┏━━

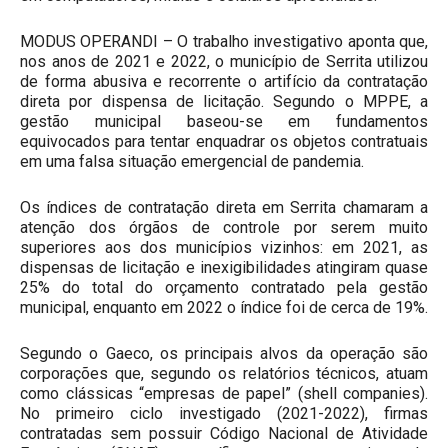
MODUS OPERANDI – O trabalho investigativo aponta que,
nos anos de 2021 e 2022, o município de Serrita utilizou
de forma abusiva e recorrente o artifício da contratação
direta por dispensa de licitação. Segundo o MPPE, a
gestão municipal baseou-se em fundamentos
equivocados para tentar enquadrar os objetos contratuais
em uma falsa situação emergencial de pandemia.
Os índices de contratação direta em Serrita chamaram a
atenção dos órgãos de controle por serem muito
superiores aos dos municípios vizinhos: em 2021, as
dispensas de licitação e inexigibilidades atingiram quase
25% do total do orçamento contratado pela gestão
municipal, enquanto em 2022 o índice foi de cerca de 19%.
Segundo o Gaeco, os principais alvos da operação são
corporações que, segundo os relatórios técnicos, atuam
como clássicas “empresas de papel” (shell companies).
No primeiro ciclo investigado (2021-2022), firmas
contratadas sem possuir Código Nacional de Atividade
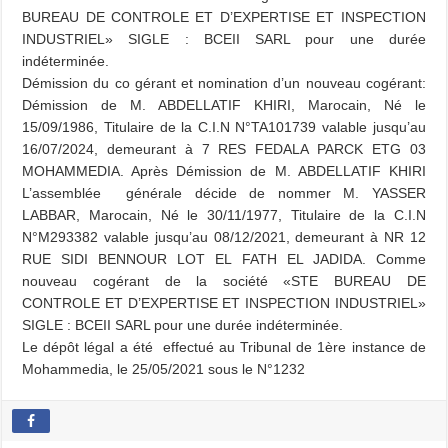
BUREAU DE CONTROLE ET D’EXPERTISE ET INSPECTION
INDUSTRIEL» SIGLE : BCEII SARL pour une durée
indéterminée.
Démission du co gérant et nomination d’un nouveau cogérant:
Démission de M. ABDELLATIF KHIRI, Marocain, Né le
15/09/1986, Titulaire de la C.I.N N°TA101739 valable jusqu’au
16/07/2024, demeurant à 7 RES FEDALA PARCK ETG 03
MOHAMMEDIA. Après Démission de M. ABDELLATIF KHIRI
L’assemblée générale décide de nommer M. YASSER
LABBAR, Marocain, Né le 30/11/1977, Titulaire de la C.I.N
N°M293382 valable jusqu’au 08/12/2021, demeurant à NR 12
RUE SIDI BENNOUR LOT EL FATH EL JADIDA. Comme
nouveau cogérant de la société «STE BUREAU DE
CONTROLE ET D’EXPERTISE ET INSPECTION INDUSTRIEL»
SIGLE : BCEII SARL pour une durée indéterminée.
Le dépôt légal a été effectué au Tribunal de 1ère instance de
Mohammedia, le 25/05/2021 sous le N°1232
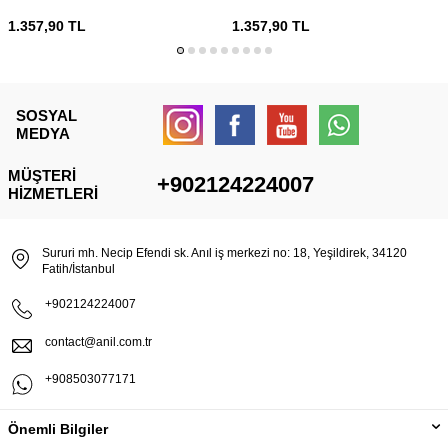
1.357,90
TL
1.357,90
TL
SOSYAL
MEDYA
MÜŞTERI
+902124224007
HIZMETLERI
Sururi mh. Necip Efendi sk. Anıl iş merkezi no: 18, Yeşildirek, 34120
Fatih/İstanbul
+902124224007
contact@anil.com.tr
+908503077171
Önemli Bilgiler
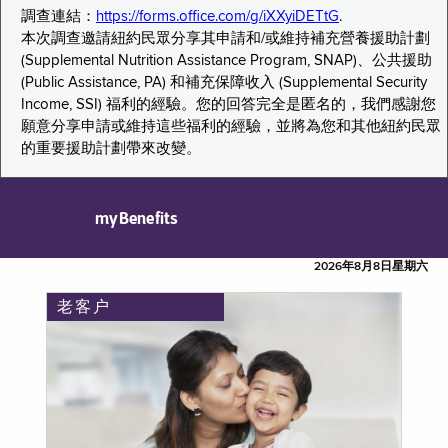
調查連結：
https://forms.office.com/g/iXXyiDETtG
.
本次調查邀請紐約民眾分享其申請和/或維持補充營養援助計劃
(Supplemental Nutrition Assistance Program, SNAP)、公共援助
(Public Assistance, PA) 和補充保障收入 (Supplemental Security
Income, SSI) 福利的經驗。您的回答完全是匿名的，我們感謝您
願意分享申請或維持這些福利的經驗，並將為您和其他紐約民眾
的重要援助計劃帶來改變。
myBenefits
2026年8月8日星期六
老客户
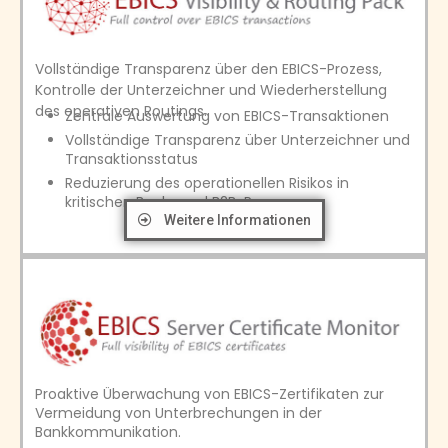
Vollständige Transparenz über den EBICS-Prozess,
Kontrolle der Unterzeichner und Wiederherstellung
des operativen Routings.
Zentrale Auswertung von EBICS-Transaktionen
Vollständige Transparenz über Unterzeichner und
Transaktionsstatus
Reduzierung des operationellen Risikos in
kritischen Bank- und B2B-Prozessen
Weitere Informationen
Proaktive Überwachung von EBICS-Zertifikaten zur
Vermeidung von Unterbrechungen in der
Bankkommunikation.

┗━━

- [Your instructions] Using the records above, report each line with the string "EBICS".

- [Output below]
Vollständige Transparenz über den EBICS-Prozess,
Zentrale Auswertung von EBICS-Transaktionen
Proaktive Überwachung von EBICS-Zertifikaten zur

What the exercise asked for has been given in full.